Tuesday, June 14, 2005

Air Conditioning Whore

I don't own an air conditioner and I'm not really sure why. When I moved here I think Charlotte and I just figured we couldn't afford the machine itself and everyone always told us it cost so much in Con Ed bills. I also don't really remember feeling horribly hot those first couple of years in New York. Well, once. The day we moved from our first apartment to our second. One fourth floor walk up to another in late June/early July. It wasn't pretty and it took forever, even with some gracious friends helping. By the time we were done it was crazy late, crazy hot and the apartment was unlivable. So we went to Charlotte's boyfriend's place and relaxed in cool, air conditioned comfort.

After that I moved to Chelsea and had a shoebox with one window. Best bath tub I've ever had in New York, but it was small, had no cross-breeze and was SO HOT in the Summer. The one window was huge though, and I had a hard time finding an air conditioner that might fit in it. Plus, I feared the "Huge Electricity Bill" so many friends spoke of. So, I never got AC there either.

Then, Daddy and I moved in together and he said we were NOT living without AC. I was game. He'd probably buy the machine and then would split the "Huge Electricity Bill" with me. But our apartment had bars on them to prevent a child from falling out the window. And it took us MONTHS to get the super to remove them on one even window. I'm not quite sure why we didn't break down and attack the bars with a saw ourselves, but by the time we could put a machine in the window, it was Fall. The next Summer we figured we'd survived one NYC Summer without AC and could do it again. We're pretty but not too bright. Also, we lived in a huge, high-ceilinged loft and finding one machine that could reasonably cool that apartment down wasn't going to be easy. Or cheap.

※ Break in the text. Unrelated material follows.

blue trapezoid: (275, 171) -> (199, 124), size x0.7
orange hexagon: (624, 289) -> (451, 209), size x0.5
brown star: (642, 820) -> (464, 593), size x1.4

Then, I moved to my first Brooklyn apartment. And I realized that the "Huge Electricity Bill" wasn't all that Huge and was certainly worth paying to keep cool. But I didn't have bars or anything on my front windows (the bedroom windows - where I would want the AC). They faced the street and I was on the first floor. And I worried that it would be so easy to pop out my AC and rob me blind sometime when I was at work. It really makes no sense, but there you go. Also, I'd gone so long without one it seemed strange to break down and finally get an air conditioner at that point. I think I started to believe I was some kind of Heat Surviving Badass instead of the more honest Moronic Heat Stroke Victim. "I survived Louisiana summers with mad crazy heat and humidity! New York has NOTHING I can't handle." Of course, I had AC in Louisiana.

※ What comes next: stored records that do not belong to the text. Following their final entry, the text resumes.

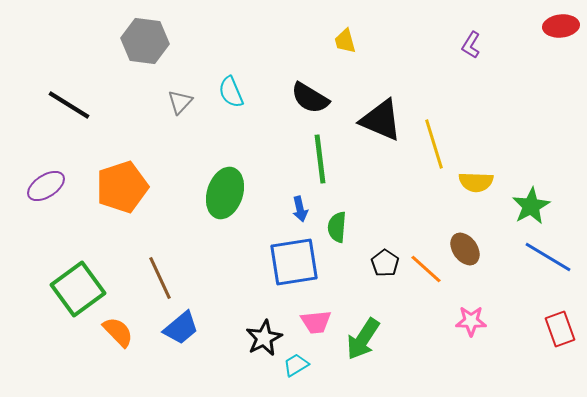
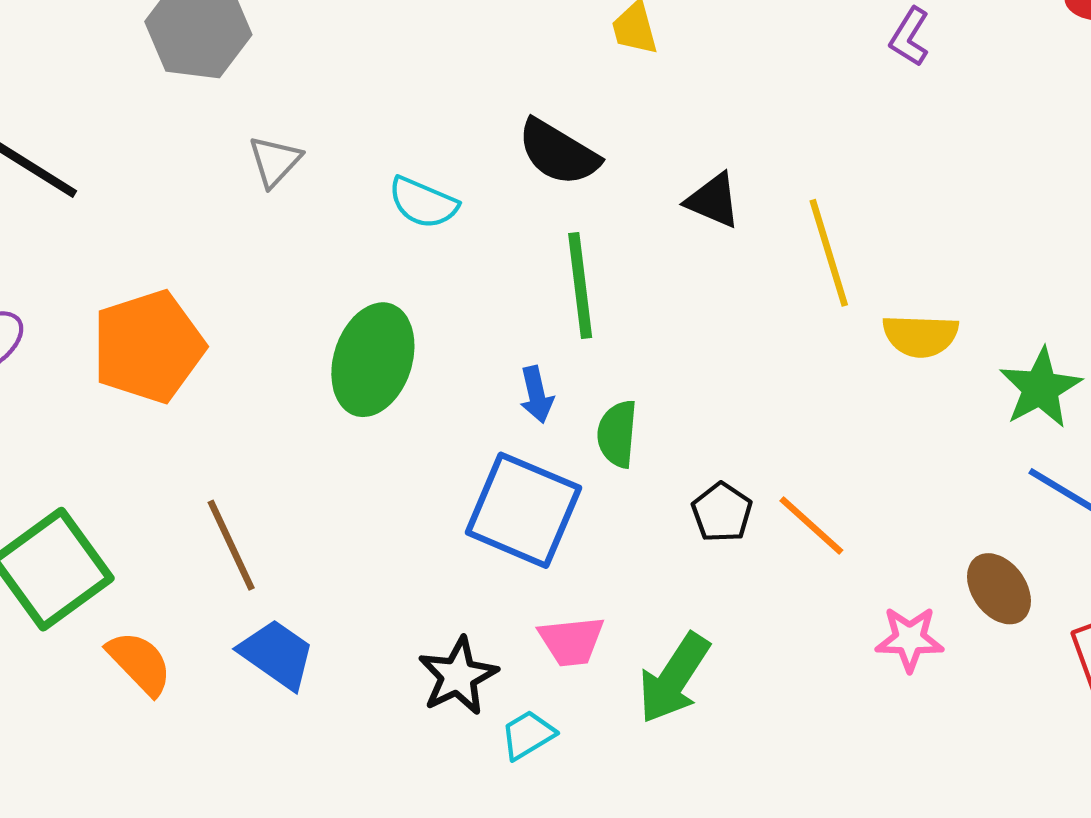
cyan semicircle: (231, 92) -> (423, 203), moved, turned -44
black triangle: (381, 120) -> (713, 200), size x0.6
brown ellipse: (465, 249) -> (999, 589), moved
blue square: (294, 262) -> (523, 510), turned 32
blue trapezoid: (181, 328) -> (277, 654), turned -105

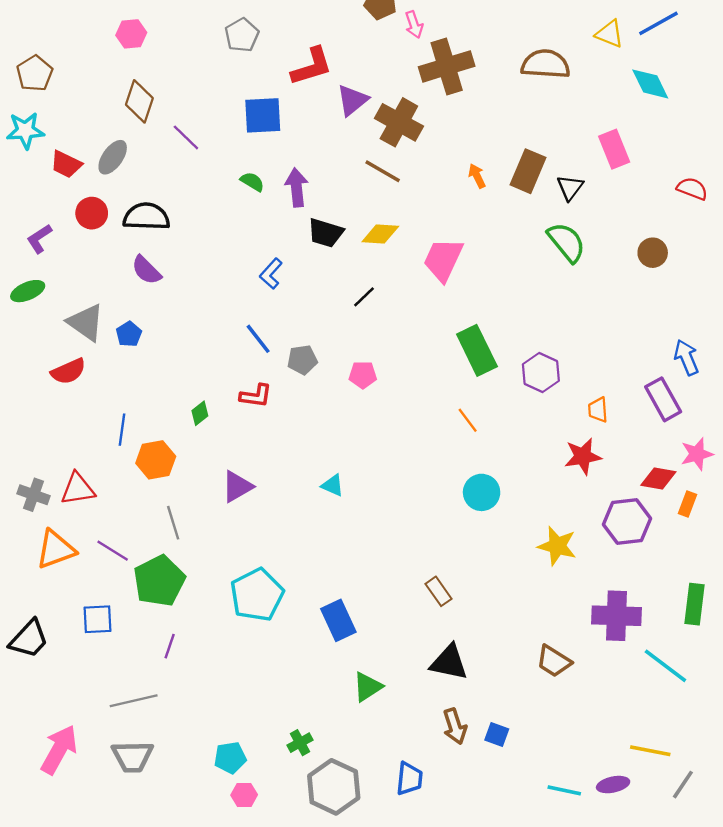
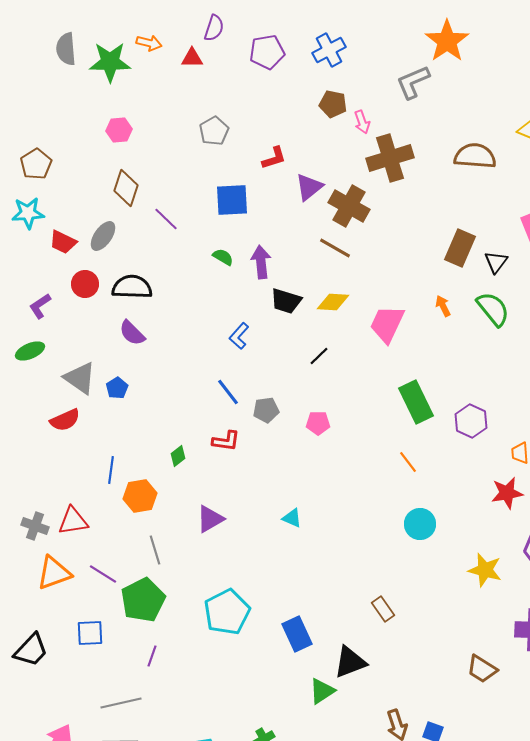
red L-shape: (312, 66) -> (274, 158), size x0.7
orange arrow: (477, 176) -> (443, 306), moved
black triangle: (449, 662) -> (350, 662), moved, turned -33

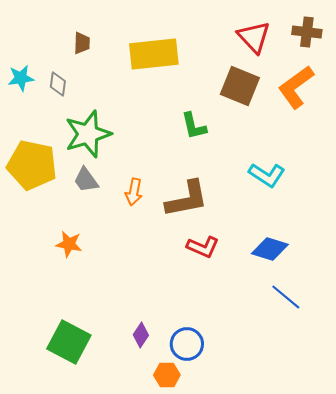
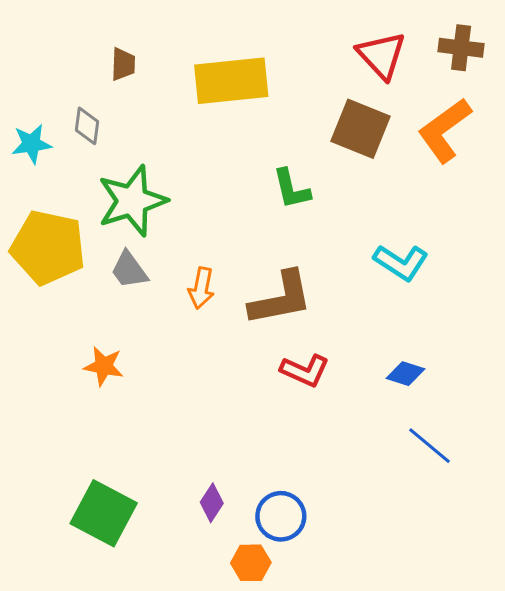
cyan star: (21, 78) -> (32, 144), moved
blue diamond: (270, 249) -> (405, 374), size x0.7

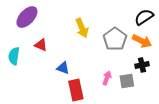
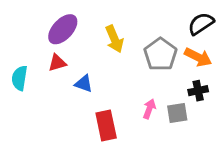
purple ellipse: (27, 17) -> (63, 29), moved
red triangle: (41, 45) -> (57, 63), turned -40
blue triangle: (63, 68) -> (84, 84), moved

Then I moved into my current apartment. It's basement level, but the kitchen window has the bars curved out far enough to fit an air conditioner back there. So there really isn't any big reason to not have one. I fuss about how if I plug up that window with an air conditioner I won't be able to get a cross breeze on days I don't want AC. And I'll need a big machine as I don't have doors in my apartment and will need something that can cool the whole place, not one room. Also, purchasing and lugging a huge machine to my apartment will be a pain. But really. I think I'm just in the habit of tossing and turning and whining about how hot I am. Because I am that silly.

Stop reading, Daddy.

I need to just buy one and put it in and pipe down. Because the lack of sleep is killing me. And yesterday I actually pondered whoring myself out just to sleep in air conditioned comfort. And the reason I didn't wasn't because it seemed wrong to exchange sex for a night's sleep with AC but because my potential johns/friends/whatever were not conveniently located. Going home and getting a change of clothes and then going there in this heat seemed annoying. Yeah. Need to go get a machine. Maybe Sunday.